Determine the number of lines below that contain the string "Verma", and state only that number.

[DATASET EXTRACT]
• • • • •

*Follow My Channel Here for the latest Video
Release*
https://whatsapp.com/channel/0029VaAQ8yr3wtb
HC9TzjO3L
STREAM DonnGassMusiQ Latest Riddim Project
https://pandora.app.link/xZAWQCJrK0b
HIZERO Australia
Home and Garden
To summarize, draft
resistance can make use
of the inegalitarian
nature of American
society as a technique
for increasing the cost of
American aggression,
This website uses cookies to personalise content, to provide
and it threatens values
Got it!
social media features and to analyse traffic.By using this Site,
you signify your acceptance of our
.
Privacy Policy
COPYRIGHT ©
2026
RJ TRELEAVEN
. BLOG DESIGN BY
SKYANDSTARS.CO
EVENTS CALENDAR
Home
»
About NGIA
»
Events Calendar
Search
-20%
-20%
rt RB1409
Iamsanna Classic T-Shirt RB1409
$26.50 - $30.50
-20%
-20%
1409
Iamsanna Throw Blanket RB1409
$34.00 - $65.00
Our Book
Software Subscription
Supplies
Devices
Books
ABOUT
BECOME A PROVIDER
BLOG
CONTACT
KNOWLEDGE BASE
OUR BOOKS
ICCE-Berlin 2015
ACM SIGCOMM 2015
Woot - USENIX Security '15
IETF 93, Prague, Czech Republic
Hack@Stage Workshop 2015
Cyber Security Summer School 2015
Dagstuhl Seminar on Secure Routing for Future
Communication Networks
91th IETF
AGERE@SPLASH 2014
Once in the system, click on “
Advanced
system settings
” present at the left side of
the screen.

• • • • •

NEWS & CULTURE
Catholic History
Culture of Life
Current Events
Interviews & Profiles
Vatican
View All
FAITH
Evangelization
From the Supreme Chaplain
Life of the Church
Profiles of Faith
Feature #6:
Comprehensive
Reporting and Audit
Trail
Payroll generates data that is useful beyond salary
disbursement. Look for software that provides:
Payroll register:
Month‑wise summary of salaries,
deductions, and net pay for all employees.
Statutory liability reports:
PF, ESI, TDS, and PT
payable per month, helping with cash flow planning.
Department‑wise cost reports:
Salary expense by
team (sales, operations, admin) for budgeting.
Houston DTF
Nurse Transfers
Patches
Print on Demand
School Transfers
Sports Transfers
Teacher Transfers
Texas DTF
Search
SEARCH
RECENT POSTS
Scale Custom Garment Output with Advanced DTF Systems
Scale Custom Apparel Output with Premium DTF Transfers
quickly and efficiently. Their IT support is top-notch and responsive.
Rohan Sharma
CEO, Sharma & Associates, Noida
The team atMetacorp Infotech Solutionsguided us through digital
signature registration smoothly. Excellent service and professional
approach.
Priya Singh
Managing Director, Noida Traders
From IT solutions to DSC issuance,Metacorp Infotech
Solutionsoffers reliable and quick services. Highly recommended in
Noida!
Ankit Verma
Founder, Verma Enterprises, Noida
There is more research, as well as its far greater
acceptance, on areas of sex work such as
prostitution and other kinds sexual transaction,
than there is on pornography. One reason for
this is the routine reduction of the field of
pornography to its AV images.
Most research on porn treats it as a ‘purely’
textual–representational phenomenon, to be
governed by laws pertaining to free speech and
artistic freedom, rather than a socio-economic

• • • • •

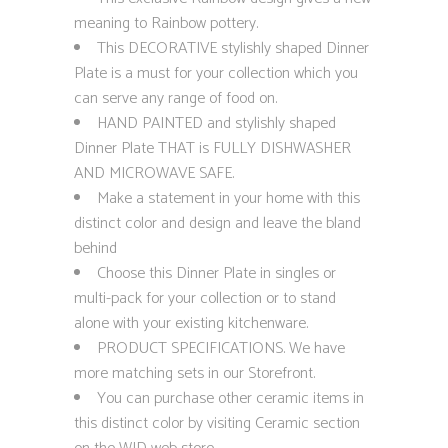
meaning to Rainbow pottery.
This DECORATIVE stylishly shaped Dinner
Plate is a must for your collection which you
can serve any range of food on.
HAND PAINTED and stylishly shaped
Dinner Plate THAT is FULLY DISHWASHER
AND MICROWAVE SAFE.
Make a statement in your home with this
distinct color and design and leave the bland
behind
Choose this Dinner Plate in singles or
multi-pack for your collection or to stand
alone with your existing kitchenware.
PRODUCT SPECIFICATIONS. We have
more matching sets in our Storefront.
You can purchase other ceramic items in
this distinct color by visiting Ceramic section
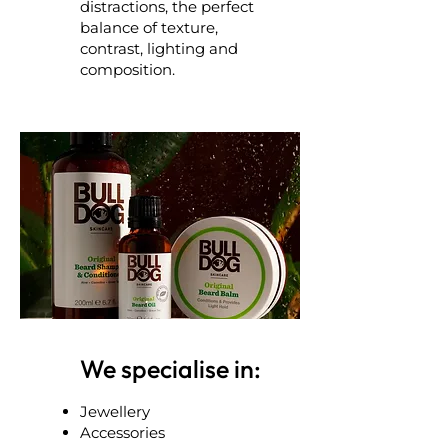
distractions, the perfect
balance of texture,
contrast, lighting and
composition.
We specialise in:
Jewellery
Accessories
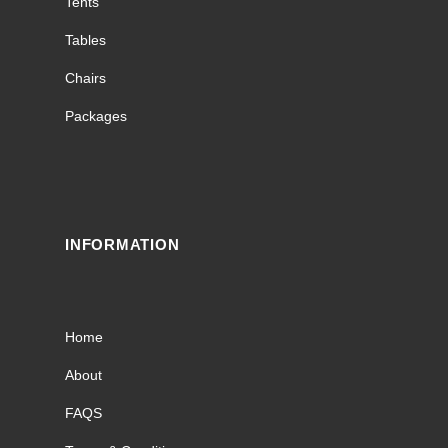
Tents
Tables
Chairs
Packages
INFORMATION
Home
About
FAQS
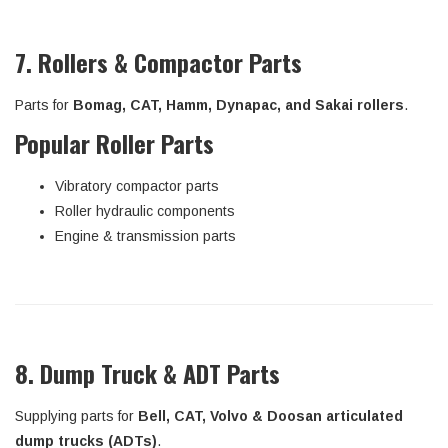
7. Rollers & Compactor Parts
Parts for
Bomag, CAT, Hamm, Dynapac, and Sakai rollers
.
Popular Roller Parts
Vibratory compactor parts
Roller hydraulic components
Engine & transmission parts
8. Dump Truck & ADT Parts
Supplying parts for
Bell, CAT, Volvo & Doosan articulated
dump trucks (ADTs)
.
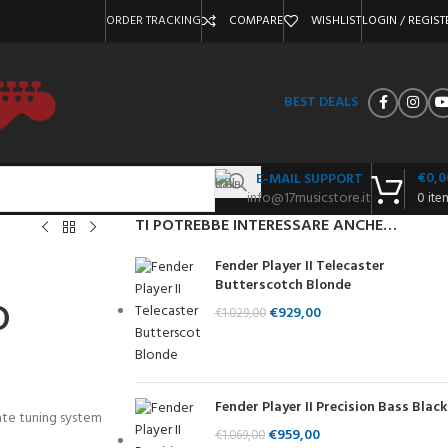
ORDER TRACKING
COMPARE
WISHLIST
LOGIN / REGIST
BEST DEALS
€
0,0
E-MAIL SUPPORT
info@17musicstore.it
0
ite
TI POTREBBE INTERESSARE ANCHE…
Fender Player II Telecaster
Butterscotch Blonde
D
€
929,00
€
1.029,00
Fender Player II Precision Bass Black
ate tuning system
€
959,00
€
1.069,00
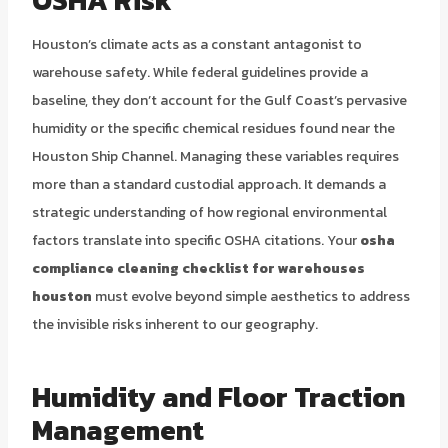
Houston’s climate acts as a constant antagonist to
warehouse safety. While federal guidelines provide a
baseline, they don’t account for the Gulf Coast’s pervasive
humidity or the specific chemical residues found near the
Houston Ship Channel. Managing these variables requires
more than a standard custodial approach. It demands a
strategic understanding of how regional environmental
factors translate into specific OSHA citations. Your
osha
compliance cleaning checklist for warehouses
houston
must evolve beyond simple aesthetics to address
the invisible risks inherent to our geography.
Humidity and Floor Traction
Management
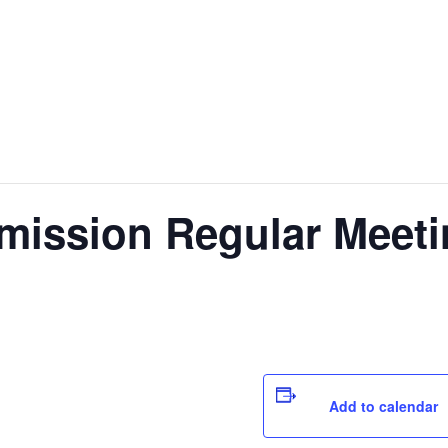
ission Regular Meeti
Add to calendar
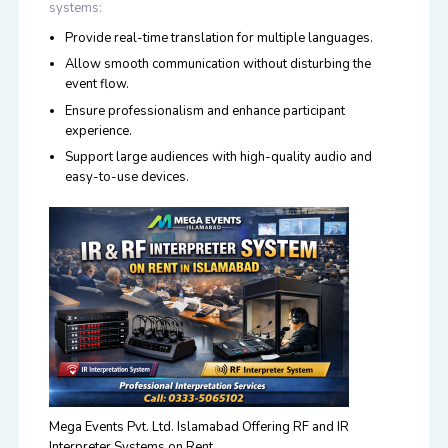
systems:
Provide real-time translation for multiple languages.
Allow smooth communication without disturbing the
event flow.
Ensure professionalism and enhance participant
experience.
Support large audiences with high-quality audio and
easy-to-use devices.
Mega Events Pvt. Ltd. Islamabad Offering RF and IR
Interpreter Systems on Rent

• • • • •

[ANSWER TO THIS EXERCISE]
2